Я не дрогну ни сердцем, ни бровью —
Загрущу лишь о вечно родном.
Мне во сне бы увидеть отца,
Мать в заботах больших и печалях.
Два похожих усталых лица
Из морщинок и новых, и старых.
1989
ПРОХОРОВКА
Поле танками отутюжено
И снарядами раздолбано.
Тяжко было, однако сдюжили,
Отстояли рубеж свой полностью.
Это тоже оно, Отечество,
Распростёршееся в пыли.
Между утром и дымным вечером
Поле боя — клочок земли.
Строевые порядки смешаны,
На короткой дистанции бой.
Прохоровка занавешена
Ярости пеленой.
Башню сметали выстрелы,
Гусеницы — в стороны.
Грохот висел неистовый,
Очень старались вороги.
Сотни танков, залпов — тысячи,
Миномёты, орудия…
Героизм баснословный высвечен
До сердцевинной сути.
Поле танками отутюжено
И снарядами раздолбано.
Тяжко было, однако сдюжили,
Отстояли рубеж свой полностью!
1990
В МУЗЕЕ ЛЕНИНА
Вот под стеклом записки-ручейки…
В них отразились коротко и ясно
Высокий ум души его прекрасной
И точные движения руки.
Он требует спокойно, без угроз,
Заботы больше раненым солдатам,
Без промедленья — чистые халаты
И о пайке чтоб думали всерьёз.
От мелких строчек — солнечные блики
На потолок, на стены и паркет.
Я словно рядом стал с вождём великим
В момент, когда семь бед — один ответ.
1990
СОКРОВЕННЕЕ ВСЕХ
Мы с тобой наконец-то едины.
Нас оставили наедине
У дороги, похожей на ложе,
На краю бесконечной равнины
От бескрайних болот в стороне
В той стране, что других не моложе.
Тихий мир позабыт и затерян.
Мы с тобою идём в синеву —
В гости к птице и дикому зверю.
Вспомню счастье своё — и не верю
Ни случайности, ни волшебству,
Ни космическим добрым затеям.
Молод, зорок и весел апрель —
Каждый кустик наполнил весною.
И слова твои солнцевеют,
Как наградой, прохладой лесною,
Развораживая не капель —
Разворачивая карусель
Ближе к небу, и благоговеют.
Что же сталось, куда подевалось
То, к чему я душевно привык?
Лишь краснеет сейчас чернобыльник
И чернобыльничает усталость,
А дорогу свернули в могильник,
Словно скатерть или половик,
Да наверх положили страну,
Ту страну, что других не моложе
И других не глупее была.
Утаил я лишь радость одну,
Сокровеннее всех и дороже, —
Черноока она и светла.
1991
ДУХ РОССИИ
Какие стройные просторы!
Какие смелые леса!
Они просторам — словно шторы,
Расцвеченные в небесах.
Широкий луг давно скосили,
А запах трав стоит ещё.
Здесь вижу, слышу дух России,
Дыханье лёгкое её.
1991
МУЗА СЧАСТЬЯ
1
Муза счастья детей не рожала,
Сладкой боли не знала она,
От мороза зимой не дрожала
И в беде не бывала одна.
Муза счастья — я понял однажды —
Ветер в поле: лови, не лови.
Не она умирала от жажды
Непорочной и прочной любви.
2
Муза счастья!

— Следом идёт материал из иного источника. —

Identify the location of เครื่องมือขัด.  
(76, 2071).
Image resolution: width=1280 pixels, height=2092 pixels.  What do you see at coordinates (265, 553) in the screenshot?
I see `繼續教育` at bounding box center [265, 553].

Ты шлюхою стала
И готова с любым — не горда.
Бесшабашно сошла с пьедестала
И забыла о нём навсегда.
Муза счастья слыла недотрогой,
Я любил её больше себя,
Шёл за нею дорогою строгой,
Где теперь — лишь голодная бля…
1992
СИНЯЯ ПТИЦА
Николаю Рубцову
Вспахано поле. Над полем
Синяя птица плывёт.
Скользким знобящим покоем
Всё захлебнётся вот-вот.
Всю синеву в поднебесье,
Холод её и тепло,
Ангельской силой и бесьей
В узел единый свело.
Синяя птица играет
Левым и правым крылом,
Пламенем синим сгорает
Над охладевшим теплом.
1992
***
Слушает село единым ухом
Тишину. Вся замерла окрестность,
Словно судорогою её свело.
Изредка могучим, резким стуком
Наковальня оглашает местность.
В кузнице упряталось тепло.
1992
ТАК БЫВАЕТ ВСЕГДА
Овладел он тобою в атаке свирепой,
Наследил там, откуда рождается жизнь.
Пала крепость, как будто твердыня — нелепость,
И кирпич покраснел от стыда, ощутив непрозрачную слизь.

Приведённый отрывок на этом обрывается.